• **TASK BRIEF**
Starting with the line in which "Villa Gesell" appears, give back every line exactly as written until the listing ends, excluding pictures.

--------

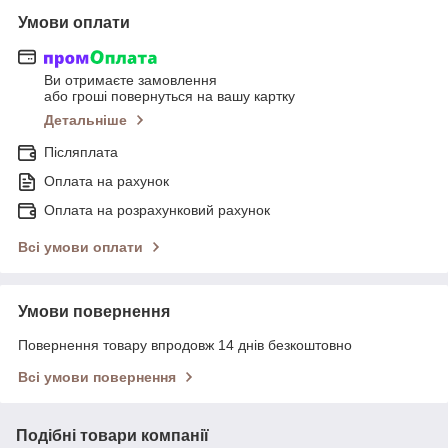
Умови оплати
Ви отримаєте замовлення
або гроші повернуться на вашу картку
Детальніше
Післяплата
Оплата на рахунок
Оплата на розрахунковий рахунок
Всі умови оплати
Умови повернення
Повернення товару впродовж 14 днів безкоштовно
Всі умови повернення
Подібні товари компанії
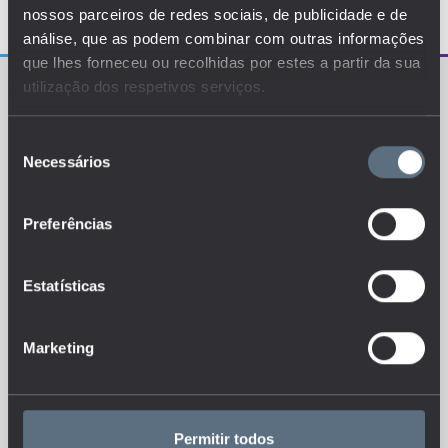
nossos parceiros de redes sociais, de publicidade e de
análise, que as podem combinar com outras informações
que lhes forneceu ou recolhidas por estes a partir da sua
utilização dos respetivos serviços.
Seleção
Necessários
de
consentimento
O EDUSTAT sistematiza um conjunto de indicadores e
de métricas explanatórias que permitem o
conhecimento da situação atual, tendências de
Preferências
evolução e dinâmicas estruturais do sistema de ensino
português.
Estatísticas
Marketing
Esteja sempre a par das novidades, siga-nos nas redes sociais.
Permitir todos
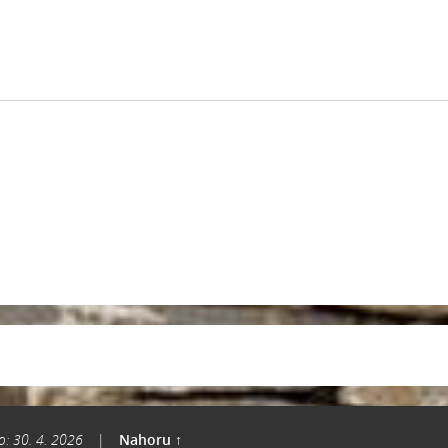
o: 30. 4. 2026
|
Nahoru ↑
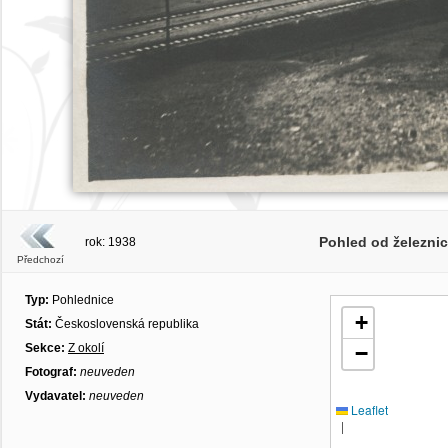
Pohled od železnic
rok: 1938
Předchozí
Typ:
Pohlednice
+
Stát:
Československá republika
Sekce:
Z okolí
−
Fotograf:
neuveden
Vydavatel:
neuveden
Leaflet
|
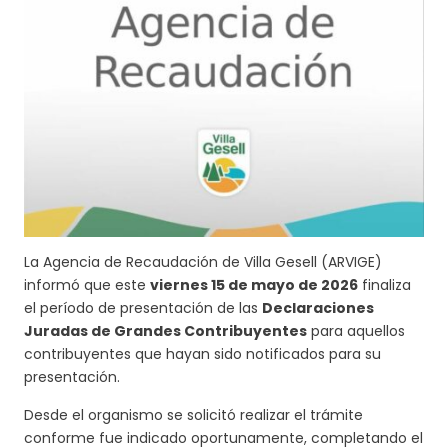
La Agencia de Recaudación de
Villa Gesell
(ARVIGE)
informó que este
viernes 15 de mayo de 2026
finaliza
el período de presentación de las
Declaraciones
Juradas de Grandes Contribuyentes
para aquellos
contribuyentes que hayan sido notificados para su
presentación.
Desde el organismo se solicitó realizar el trámite
conforme fue indicado oportunamente, completando el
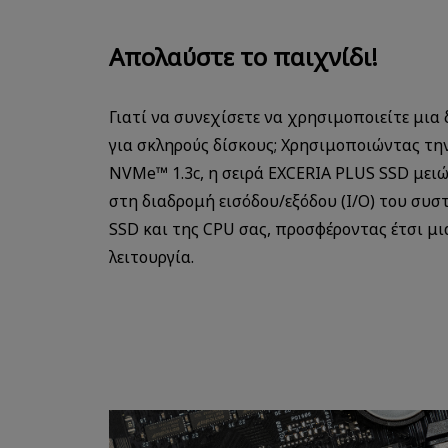
Απολαύστε το παιχνίδι!
Γιατί να συνεχίσετε να χρησιμοποιείτε μια
για σκληρούς δίσκους; Χρησιμοποιώντας τη
NVMe™ 1.3c, η σειρά EXCERIA PLUS SSD μει
στη διαδρομή εισόδου/εξόδου (I/O) του συσ
SSD και της CPU σας, προσφέροντας έτσι μ
λειτουργία.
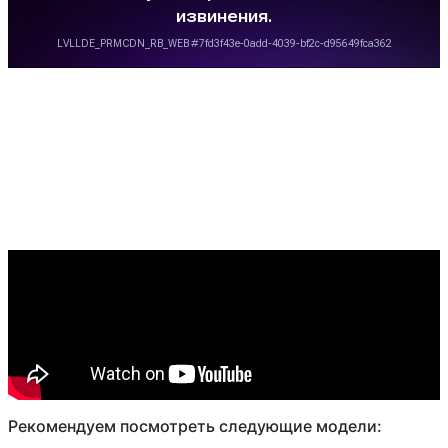
Рекомендуем посмотреть следующие модели:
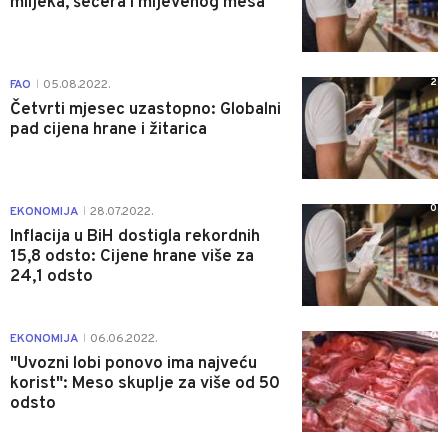
mlijeka, šećera i mljevenog mesa
2
FAO
05.08.2022.
|
Četvrti mjesec uzastopno: Globalni
pad cijena hrane i žitarica
0
EKONOMIJA
28.07.2022.
|
Inflacija u BiH dostigla rekordnih
15,8 odsto: Cijene hrane više za
24,1 odsto
0
EKONOMIJA
06.06.2022.
|
"Uvozni lobi ponovo ima najveću
korist": Meso skuplje za više od 50
odsto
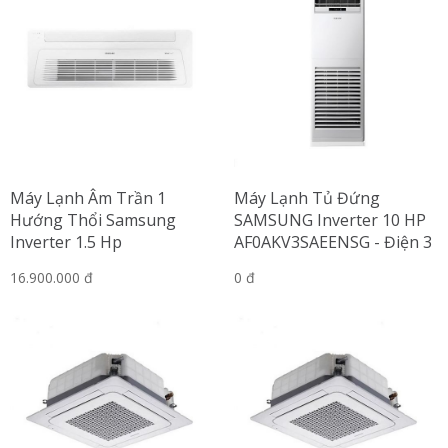
Máy Lạnh Âm Trần 1
Máy Lạnh Tủ Đứng
Hướng Thổi Samsung
SAMSUNG Inverter 10 HP
Inverter 1.5 Hp
AF0AKV3SAEENSG - Điện 3
AC035TN1DKC/EA
Pha
16.900.000 đ
0 đ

--------

• **EXERCISE SOLUTION**
Villa Gesell
(ARVIGE)
informó que este
viernes 15 de mayo de 2026
finaliza
el período de presentación de las
Declaraciones
Juradas de Grandes Contribuyentes
para aquellos
contribuyentes que hayan sido notificados para su
presentación.
Desde el organismo se solicitó realizar el trámite
conforme fue indicado oportunamente, completando el
Απολαύστε το παιχνίδι!
Γιατί να συνεχίσετε να χρησιμοποιείτε μια
για σκληρούς δίσκους; Χρησιμοποιώντας τη
NVMe™ 1.3c, η σειρά EXCERIA PLUS SSD μει
στη διαδρομή εισόδου/εξόδου (I/O) του συσ
SSD και της CPU σας, προσφέροντας έτσι μ
λειτουργία.
Рекомендуем посмотреть следующие модели:
mlijeka, šećera i mljevenog mesa
2
FAO
05.08.2022.
|
Četvrti mjesec uzastopno: Globalni
pad cijena hrane i žitarica
0
EKONOMIJA
28.07.2022.
|
Inflacija u BiH dostigla rekordnih
15,8 odsto: Cijene hrane više za
24,1 odsto
0
EKONOMIJA
06.06.2022.
|
"Uvozni lobi ponovo ima najveću
korist": Meso skuplje za više od 50
odsto
Máy Lạnh Âm Trần 1
Máy Lạnh Tủ Đứng
Hướng Thổi Samsung
SAMSUNG Inverter 10 HP
Inverter 1.5 Hp
AF0AKV3SAEENSG - Điện 3
AC035TN1DKC/EA
Pha
16.900.000 đ
0 đ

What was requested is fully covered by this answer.